• _Your task_
In the material below, the lines containing the word "agama" are required; copy each of them.
######
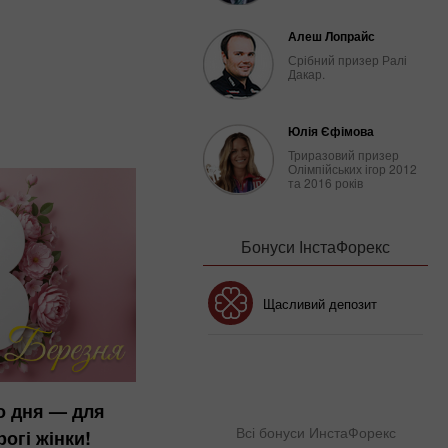
Алеш Лопрайс
Срібний призер Ралі
Дакар.
Юлія Єфімова
Триразовий призер
Олімпійських ігор 2012
та 2016 років
Бонуси ІнстаФорекс
Бонус 30%
Щасливий депозит
Клубний бонус
о дня — для
Всі бонуси ИнстаФорекс
огі жінки!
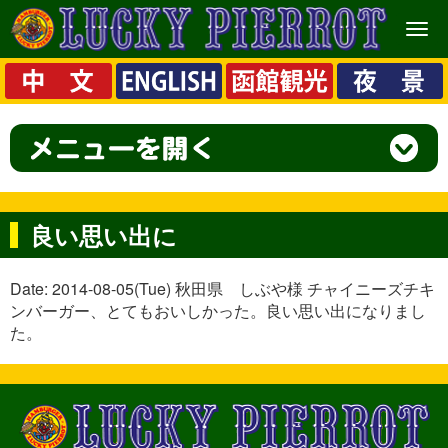
メ
ニ
ュ
ー
良い思い出に
Date: 2014-08-05(Tue) 秋田県 しぶや様 チャイニーズチキ
ンバーガー、とてもおいしかった。良い思い出になりまし
た。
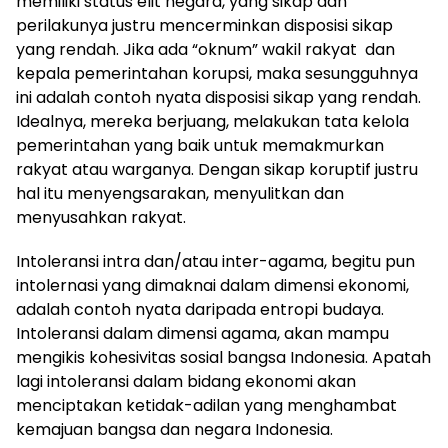
memiliki status elit negara, yang sikap dan
perilakunya justru mencerminkan disposisi sikap
yang rendah. Jika ada “oknum” wakil rakyat dan
kepala pemerintahan korupsi, maka sesungguhnya
ini adalah contoh nyata disposisi sikap yang rendah.
Idealnya, mereka berjuang, melakukan tata kelola
pemerintahan yang baik untuk memakmurkan
rakyat atau warganya. Dengan sikap koruptif justru
hal itu menyengsarakan, menyulitkan dan
menyusahkan rakyat.
Intoleransi intra dan/atau inter-agama, begitu pun
intolernasi yang dimaknai dalam dimensi ekonomi,
adalah contoh nyata daripada entropi budaya.
Intoleransi dalam dimensi agama, akan mampu
mengikis kohesivitas sosial bangsa Indonesia. Apatah
lagi intoleransi dalam bidang ekonomi akan
menciptakan ketidak-adilan yang menghambat
kemajuan bangsa dan negara Indonesia.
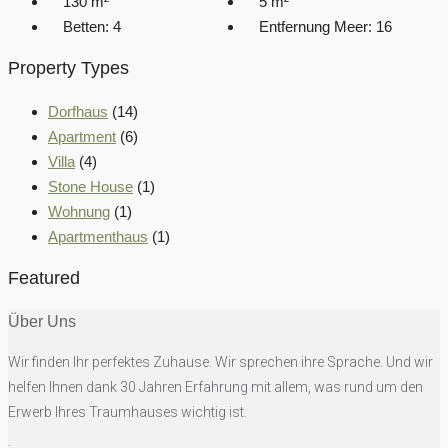
130
m²
5
m²
Betten:
4
Entfernung Meer:
16
Property Types
Dorfhaus
(14)
Apartment
(6)
Villa
(4)
Stone House
(1)
Wohnung
(1)
Apartmenthaus
(1)
Featured
Über Uns
Wir finden Ihr perfektes Zuhause. Wir sprechen ihre Sprache. Und wir
helfen Ihnen dank 30 Jahren Erfahrung mit allem, was rund um den
Erwerb Ihres Traumhauses wichtig ist.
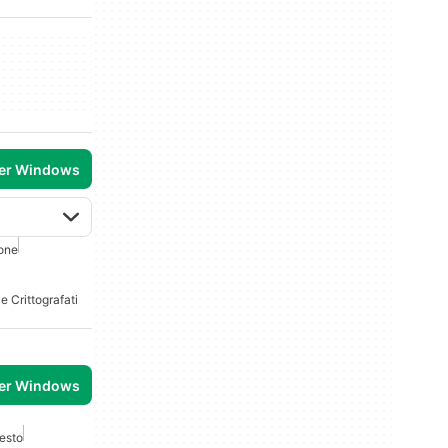
per Windows
one
le Crittografati
per Windows
Testo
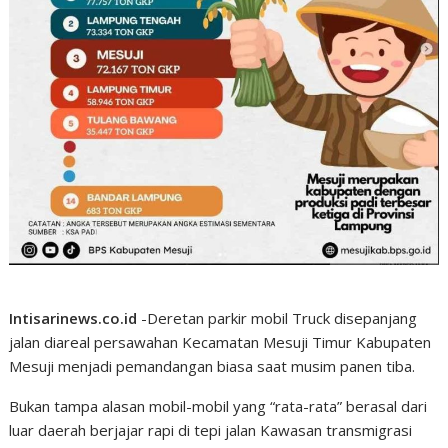
Intisarinews.co.id
-Deretan parkir mobil Truck disepanjang
jalan diareal persawahan Kecamatan Mesuji Timur Kabupaten
Mesuji menjadi pemandangan biasa saat musim panen tiba.
Bukan tampa alasan mobil-mobil yang “rata-rata” berasal dari
luar daerah berjajar rapi di tepi jalan Kawasan transmigrasi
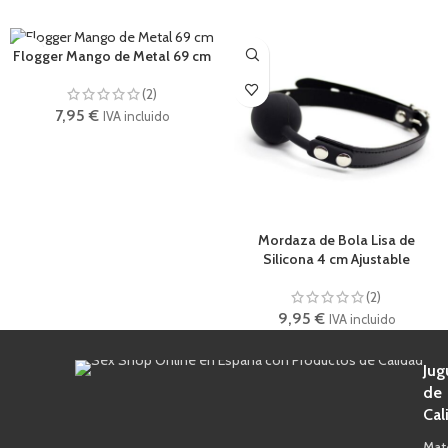
Flogger Mango de Metal 69 cm
(2)
7,95
€
IVA incluido
Mordaza de Bola Lisa de
Silicona 4 cm Ajustable
(2)
9,95
€
IVA incluido
Jug
de
Cal
Mat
######
• _Answer section_
Intoleransi intra dan/atau inter-agama, begitu pun
Intoleransi dalam dimensi agama, akan mampu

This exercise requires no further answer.